Both websites were registered barely a month before filing the PIL.
The Petitioner’s Twitter page was created in February 2020, with its first tweet dated February 13, 2020, two weeks before filing the petition.
The Petitioner’s Facebook page was created on March 29, 2020, one month after filing the Petition.
On the apparent link between GGC and a CCI complaint against WhatsApp Pay
A complaint was filed to stop WhatsApp pay by one, Mrs. Harshita Chawla on March 19, 2020, shortly after the Petition was filed.
The CCI complaint is also directed against WhatsApp and Facebook Inc. and seeks the same core relief (stopping the launch of WhatsApp Pay) based on the same core facts.
The address provided in this complaint is identical to that of the petitioner.
Both the CCI complaint and the Supreme Court Petition were drawn by the same advocate, Suneha Jain.
The petition and the CCI complaint indicates that the advocate is a member of the Law firm, Law Juno.
According to Law Juno’s website, the firm shared the same address with the Petitioner and the CCI complainant up until at least May 18, 2020. The website was only recently amended to reflect a new address for Law Juno.
On the apparent link between the Petitioner, their lawyers and a Bitcoin-ponzi scam accused
One, Sahil Baghla was recently incarcerated in connection with allegations of serious criminal activity, i.e. being involved in a 300 million worth Bitcoin-based Ponzi scheme.
The Petitioner’s domain name (www.g2chambers.org) was registered using the alias “Half Monk” with a phone traceable (according to a Truecaller search) to an individual named Mr Sahila Baghla.
The domain name of the Petitioner’s law firm (www.lawjuno.com) was registered with the alias “Half Monk” and with the same phone number that registered Petitioner’s domain name i.e., it is traceable to an individual named Sahil Baghla.
On LinkedIn, an individual named Sahil Baghla identifies Law Juno as his employer, and is listed as the “job poster” for a “legal researcher” position with Petitioner.
According to Law Juno’s website, the firm until recently shared the same address with the Petitioner.
Facebook page of an individual named Sahil Baghla contains posts that appear to promote the Petitioner.
In this backdrop, WhatsApp has now urged the Supreme Court to first inquire into the petitioner's credentials, its connection with Baghla and the motivation in filing the PIL before allowing it to pursue the PIL further.
Inter alia, it is also noted that the "Petitioner appears to have waited for more than two years after the beta version of WhatApp Pay was launched, and almost two years after the well-publicised 2018 Payments PIL (Centre for Accountability an Systemic Change v. UOI) was filed, seeking the same relief as Petitioner, to file this PIL."
Further, it is contended that the petitioner has not demonstrated the violation of any fundamental right to move the PIL in the the Supreme Court. As an unregistered association, it is argued by WhatsApp that the petitioner has no fundamental rights to enforce.
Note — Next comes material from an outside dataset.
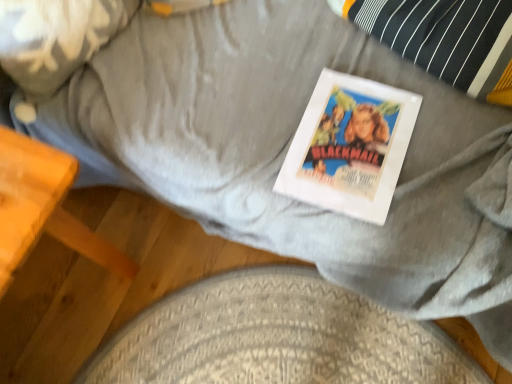 This screenshot has height=384, width=512. I want to click on free space above textured gray dog bed at lower center (from a real-world perspective), so click(x=270, y=334). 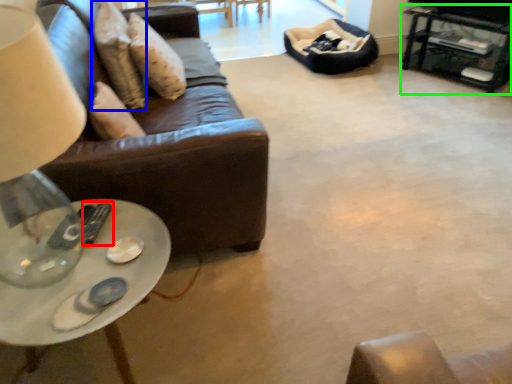 Question: Considering the real-world distances, which object is closest to remote (highlighted by a red box)? pillow (highlighted by a blue box) or table (highlighted by a green box).

Choices:
 (A) pillow
 (B) table

Answer: (A)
The plea by Good Governance Chambers seeks a ban on WhatsApp's payment service, for not being in line with data localization norms.
When the matter was taken up for hearing last month, WhatsApp assured the Supreme Court that it would not roll out its payment services without duly complying with all the regulations and norms in place in India.
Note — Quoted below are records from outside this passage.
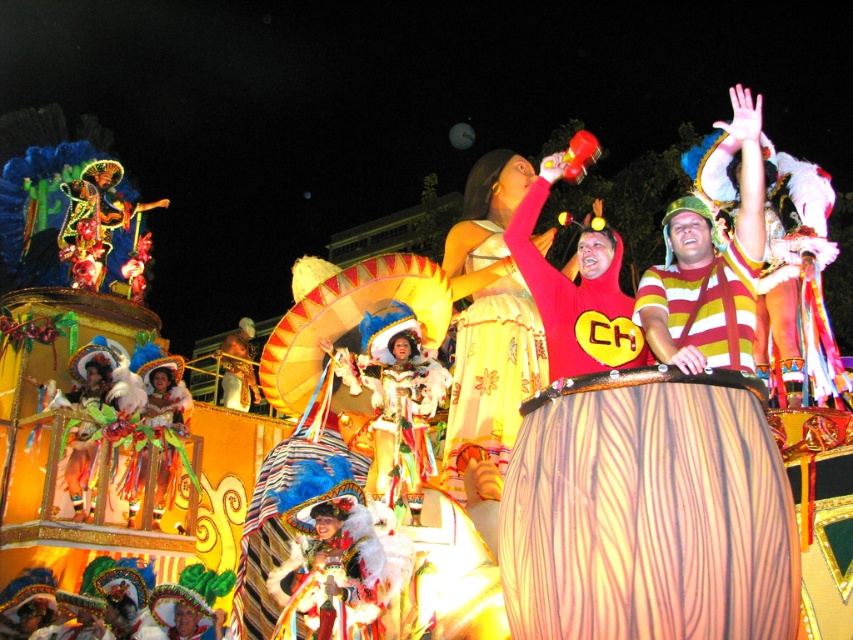 Question: Is shiny gold costume at center positioned in front of red velvet costume at center?

Choices:
 (A) no
 (B) yes

Answer: (B)

Question: Which object appears farthest from the camera in this image?

Choices:
 (A) shiny gold costume at center
 (B) shiny metallic costume at lower left
 (C) yellow fabric sombrero at center

Answer: (C)

Question: Considering the relative positions of yellow floral dress at center and yellow fabric sombrero at center in the image provided, where is yellow floral dress at center located with respect to yellow fabric sombrero at center?

Choices:
 (A) left
 (B) right

Answer: (B)

Question: Can you confirm if shiny metallic costume at lower left is positioned to the right of yellow fabric sombrero at center?

Choices:
 (A) no
 (B) yes

Answer: (B)

Question: Which object appears closest to the camera in this image?

Choices:
 (A) yellow fabric sombrero at center
 (B) yellow floral dress at center
 (C) shiny metallic costume at lower left

Answer: (B)

Question: Estimate the real-world distances between objects in this image. Which object is farther from the shiny gold costume at center?

Choices:
 (A) yellow floral dress at center
 (B) yellow striped shirt at upper right
 (C) yellow fabric sombrero at center

Answer: (C)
Apart from Good Governance Chambers, a plea in the matter had earlier been moved by the Centre for Accountability and Systemic Change, contending that WhatsApp is not fully in compliance with the norms prescribed in India for launching payment services.
The think tank subsequently filed an application claiming that WhatsApp, in its beta testing stage, was continuing testing its payment service on 1 million users in violation of data localization norms in India. An interim relief thus, was sought in the form of stopping the trials.
Bar & Bench tried to reach GGC and Law Juno. The GGC contact details on their website requested us to only contact them through WhatsApp. GGC's status on WhatsApp puts the mobile phone as last seen on May 9, 2020.
Law Juno has switched off the mobile number given as a contact on their website.